北朝鮮の金正恩(キム・ジョンウン)第1書記(31)の最側近である黄炳瑞(ファン・ビョンソ)・朝鮮人民軍総政治局長ら高官による代表団が4日、仁川(インチョン)アジア大会閉会式出席のため平壌から専用機で韓国入りした。黄氏らは仁川で韓国大統領府の金寛鎮(グァンジン)国家安保室長らと会談した。韓国統一省は、一連の会談で両国が今年2月に1度行われた南北の次官レベルによる高官級協議を再開し、今月末から11月初旬の間に協議を開くことで合意したことを明らかにした。
正恩氏の最側近
黄氏は、北朝鮮の国家最高指導機関である国防委員会の副委員長も兼ねる事実上の政権ナンバー2。
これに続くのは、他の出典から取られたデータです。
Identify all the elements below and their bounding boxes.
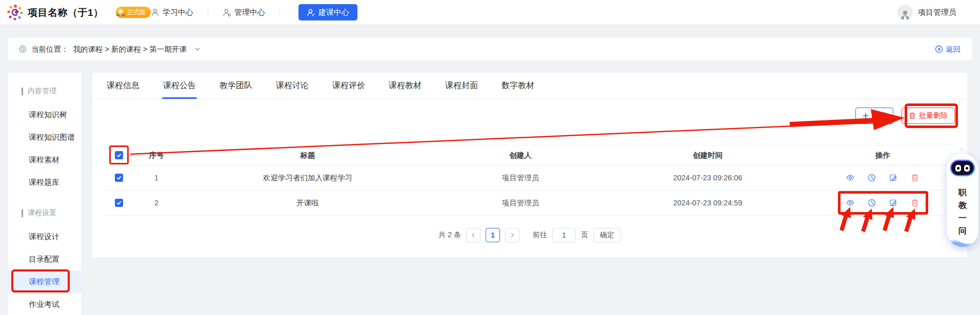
trash-icon — [909, 112, 916, 119]
avatar — [897, 5, 913, 20]
announcement-table: 序号 标题 创建人 创建时间 操作 1 欢迎学习者们加入课程学习 项目管理员 2… — [105, 145, 955, 216]
delete-trash-icon[interactable] — [911, 199, 919, 207]
nav-course-builder-center[interactable]: 建课中心 — [298, 4, 357, 20]
section-bar — [22, 88, 23, 95]
section-title-label: 课程设置 — [28, 208, 56, 218]
robot-icon — [949, 156, 976, 183]
row-checkbox[interactable] — [115, 174, 123, 182]
nav-divider — [279, 8, 280, 16]
section-title-label: 内容管理 — [28, 87, 56, 96]
confirm-button[interactable]: 确定 — [593, 228, 621, 242]
page-number-button[interactable]: 1 — [486, 228, 500, 242]
nav-label: 学习中心 — [163, 8, 193, 17]
cell-title: 欢迎学习者们加入课程学习 — [179, 173, 436, 183]
next-page-button[interactable] — [505, 228, 519, 242]
sidebar-item-catalog-config[interactable]: 目录配置 — [8, 248, 81, 270]
col-header-created-at: 创建时间 — [605, 151, 810, 160]
sidebar-item-question-bank[interactable]: 课程题库 — [8, 171, 81, 194]
nav-label: 管理中心 — [234, 8, 265, 17]
page: 项目名称（于1） 正式版 学习中心 — [0, 0, 980, 315]
table-row: 1 欢迎学习者们加入课程学习 项目管理员 2024-07-23 09:26:06 — [105, 165, 955, 191]
user-gear-icon — [223, 8, 231, 17]
section-bar — [22, 209, 23, 217]
edit-pen-icon[interactable] — [889, 199, 897, 207]
nav-divider — [208, 8, 208, 16]
view-eye-icon[interactable] — [846, 174, 854, 182]
prev-page-button[interactable] — [466, 228, 481, 242]
assistant-widget[interactable]: 职 教 一 问 — [947, 154, 978, 247]
sidebar-item-homework-exam[interactable]: 作业考试 — [8, 293, 81, 315]
nav-learning-center[interactable]: 学习中心 — [144, 8, 201, 17]
toolbar: 新增 批量删除 — [855, 108, 955, 124]
sidebar: 内容管理 课程知识树 课程知识图谱 课程素材 课程题库 课程设置 课程设计 目录… — [8, 73, 81, 315]
cell-creator: 项目管理员 — [436, 198, 605, 208]
assistant-char: 教 — [958, 199, 967, 212]
cell-index: 2 — [133, 199, 179, 207]
header-user[interactable]: 项目管理员 — [897, 0, 956, 25]
back-arrow-icon — [935, 45, 943, 53]
breadcrumb: 当前位置： 我的课程 > 新的课程 > 第一期开课 — [18, 45, 201, 54]
chevron-right-icon — [510, 233, 515, 238]
cell-created-at: 2024-07-23 09:24:59 — [605, 199, 810, 207]
check-icon — [116, 200, 122, 205]
history-clock-icon[interactable] — [868, 199, 876, 207]
cell-title: 开课啦 — [179, 198, 436, 208]
assistant-char: 一 — [958, 212, 967, 224]
user-name: 项目管理员 — [918, 8, 956, 17]
view-eye-icon[interactable] — [846, 199, 854, 207]
location-icon — [18, 45, 27, 53]
row-checkbox[interactable] — [115, 199, 123, 207]
tab-course-evaluation[interactable]: 课程评价 — [332, 73, 365, 99]
app-title: 项目名称（于1） — [28, 6, 104, 19]
chevron-down-icon[interactable] — [194, 46, 201, 52]
main-panel: 课程信息 课程公告 教学团队 课程讨论 课程评价 课程教材 课程封面 数字教材 … — [92, 73, 967, 257]
check-icon — [116, 175, 122, 180]
col-header-actions: 操作 — [810, 151, 955, 160]
cell-index: 1 — [133, 174, 179, 182]
sidebar-item-knowledge-graph[interactable]: 课程知识图谱 — [8, 126, 81, 149]
back-button[interactable]: 返回 — [935, 45, 961, 54]
select-all-checkbox[interactable] — [115, 151, 123, 159]
page-unit-label: 页 — [581, 230, 588, 240]
tab-course-announcement[interactable]: 课程公告 — [163, 73, 196, 99]
tab-course-cover[interactable]: 课程封面 — [445, 73, 478, 99]
sidebar-item-knowledge-tree[interactable]: 课程知识树 — [8, 103, 81, 126]
sidebar-section-course-settings: 课程设置 — [8, 206, 81, 220]
tab-course-textbook[interactable]: 课程教材 — [389, 73, 422, 99]
sidebar-section-content-mgmt: 内容管理 — [8, 84, 81, 98]
sidebar-item-course-manage[interactable]: 课程管理 — [8, 270, 81, 293]
tab-course-discussion[interactable]: 课程讨论 — [276, 73, 309, 99]
add-button[interactable]: 新增 — [855, 108, 893, 124]
pagination: 共 2 条 1 前往 页 确定 — [92, 228, 967, 242]
breadcrumb-path: 我的课程 > 新的课程 > 第一期开课 — [73, 45, 187, 54]
user-edit-icon — [307, 8, 315, 17]
user-icon — [151, 8, 159, 17]
cell-creator: 项目管理员 — [436, 173, 605, 183]
history-clock-icon[interactable] — [868, 174, 876, 182]
nav-label: 建课中心 — [318, 8, 349, 17]
main-nav: 学习中心 管理中心 建课中心 — [144, 0, 357, 25]
back-label: 返回 — [946, 45, 961, 54]
tab-course-info[interactable]: 课程信息 — [107, 73, 139, 99]
tab-teaching-team[interactable]: 教学团队 — [219, 73, 252, 99]
col-header-creator: 创建人 — [436, 151, 605, 160]
breadcrumb-location-label: 当前位置： — [31, 45, 69, 54]
sidebar-item-course-material[interactable]: 课程素材 — [8, 149, 81, 171]
add-button-label: 新增 — [872, 111, 886, 120]
medal-icon — [114, 6, 127, 18]
edit-pen-icon[interactable] — [889, 174, 897, 182]
top-header: 项目名称（于1） 正式版 学习中心 — [0, 0, 980, 25]
check-icon — [116, 153, 122, 158]
delete-trash-icon[interactable] — [911, 174, 919, 182]
goto-page-input[interactable] — [552, 228, 576, 242]
tab-digital-textbook[interactable]: 数字教材 — [502, 73, 534, 99]
nav-admin-center[interactable]: 管理中心 — [215, 8, 272, 17]
plus-icon — [863, 113, 869, 119]
goto-label: 前往 — [533, 230, 547, 240]
sidebar-item-course-design[interactable]: 课程设计 — [8, 225, 81, 248]
edition-badge-label: 正式版 — [127, 9, 146, 16]
sparkle-icon: ✧ — [959, 146, 964, 153]
batch-delete-button[interactable]: 批量删除 — [902, 108, 955, 124]
chevron-left-icon — [471, 233, 476, 238]
assistant-char: 职 — [958, 186, 967, 199]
韓国訪問や国際的行事への出席は異例だ。韓国の朴槿恵(パク・クネ)政権が昨年2月に発足して以降、訪韓した北朝鮮の要人では最高位となる。
実際、訪問には国家体育指導委員会委員長の崔竜海(チョ・リョンヘ)党書記や、対韓関係を統括する金養建(ヤンゴン)党統一戦線部長らが同行。その素顔は謎に包まれているが、周囲にはがっちりとした体格の警護員が終始ついて回り、他の2人をしのぐ大物ぶりを見せつけた。